Life is beautiful all the time, but we too often neglect the constant flow of beautiful moments by our petty involvements in the mundane.  Our lives can be enhanced by being exposed to those people who have this gift for sharing their feelings about life’s beauty in aesthetic form.  This was the film Doctor Zhivago’s final message, and its final scene shows the gifts of Boris Pasternak and David Lean in displaying it.  As critic Powers remarked [1],
Doctor Zhivago is more than a masterful motion picture; it is a life experience.”

Notes:
  1. James Powers, “‘Doctor Zhivago’: THR’s 1965 Review”, The Hollywood Reporter, (23 December 1965).  

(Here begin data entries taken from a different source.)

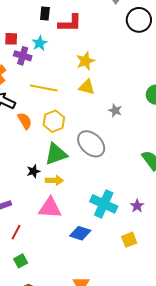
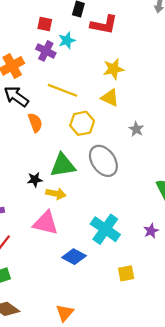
red square: (11, 39) -> (45, 24), moved
yellow hexagon: (54, 121) -> (82, 123), moved
purple star: (137, 206) -> (151, 231), moved

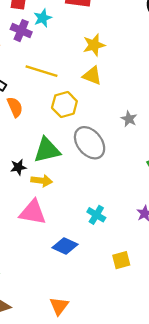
gray star: (136, 129) -> (129, 119), moved
cyan cross: (105, 229) -> (96, 215), size x0.6

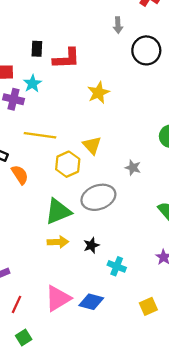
yellow star: (94, 45) -> (98, 93), moved
yellow triangle: (92, 76) -> (92, 145), moved, turned 36
gray ellipse: (90, 143) -> (98, 197), turned -60
black star: (18, 167) -> (91, 245), moved
pink triangle: (33, 212) -> (58, 298), moved, turned -32

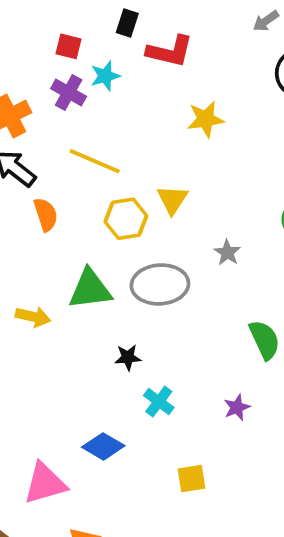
gray arrow: (118, 25) -> (266, 21), turned 42
yellow arrow: (58, 242) -> (33, 317), moved
pink triangle: (58, 298) -> (45, 483), moved

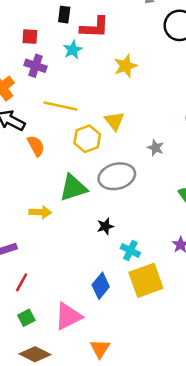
cyan star: (105, 76) -> (73, 50), moved
blue diamond: (103, 446) -> (101, 286), turned -70
yellow square: (191, 479) -> (146, 280), moved, size x1.8

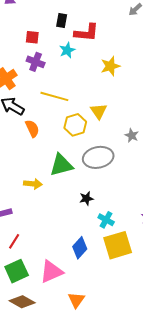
green square: (26, 318) -> (17, 271), size x1.6

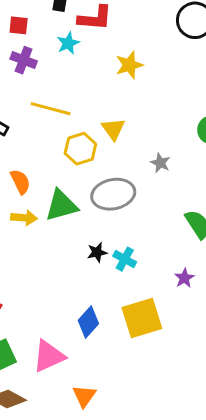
orange semicircle: (32, 128) -> (20, 182), moved
yellow arrow: (33, 184) -> (24, 218), moved
cyan cross: (106, 220) -> (125, 259), moved

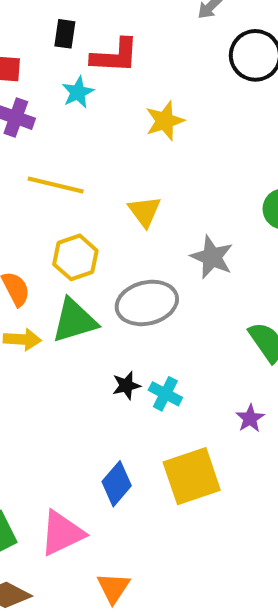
yellow hexagon: (80, 149) -> (75, 257), moved
gray star: (160, 163) -> (212, 257), size x1.5

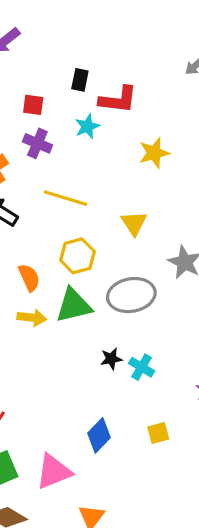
yellow square: (192, 476) -> (158, 433), size x0.5

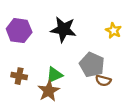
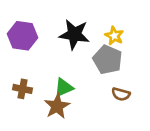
yellow star: (113, 31) -> (114, 36), moved
gray pentagon: (92, 65) -> (108, 60), moved

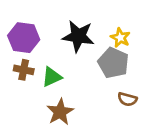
green triangle: (64, 88) -> (52, 77), moved
brown cross: (23, 89) -> (24, 70), moved

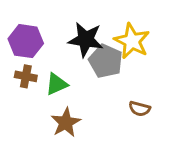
yellow star: (120, 38) -> (132, 41), size x1.6
gray pentagon: (113, 63) -> (106, 61), moved

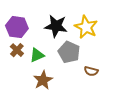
gray pentagon: (106, 61) -> (69, 52), moved
brown cross: (26, 76) -> (17, 50), turned 32

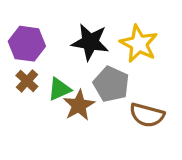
brown semicircle: (91, 71) -> (147, 115), size x1.5
brown star: (43, 80) -> (79, 105), moved

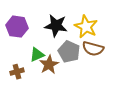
brown cross: (27, 81) -> (17, 72), moved, turned 32
brown semicircle: (147, 115) -> (93, 49), moved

  2. “Cinema: To Russia with Love”, Time, (31 December 1965).   
  3. Arthur D. Murphy, "Film Reviews: Doctor Zhivago", Variety, (29 December 1965).   
  4. Roger Ebert, “Doctor Zhivago”, RogerEbert.com, (7 April 1995).   
  5. Philip K. Scheuer, "'Zhivago'---a Poetic Picture", Los Angeles Times, (24 December 1965).   
  6. Richard L. Coe, "Doctor Zhivago", The Washington Post, (4 February 1966).   
  7. Clifford Terry, “Acting Excellent, So Is Production in ‘Doctor Zhivago’”, Chicago Tribune, (28 January 1966 ).   
  8. Andrew Sarris, “films”, The Village Voice, (30 December 1965).  
  9. Bosley Crowther, “The Screen: David Lean’s ‘Doctor Zhivago’ Has Premiere, Adaptation of Pasternak Novel at the Capitol”, The New York Times, (23 December 1965).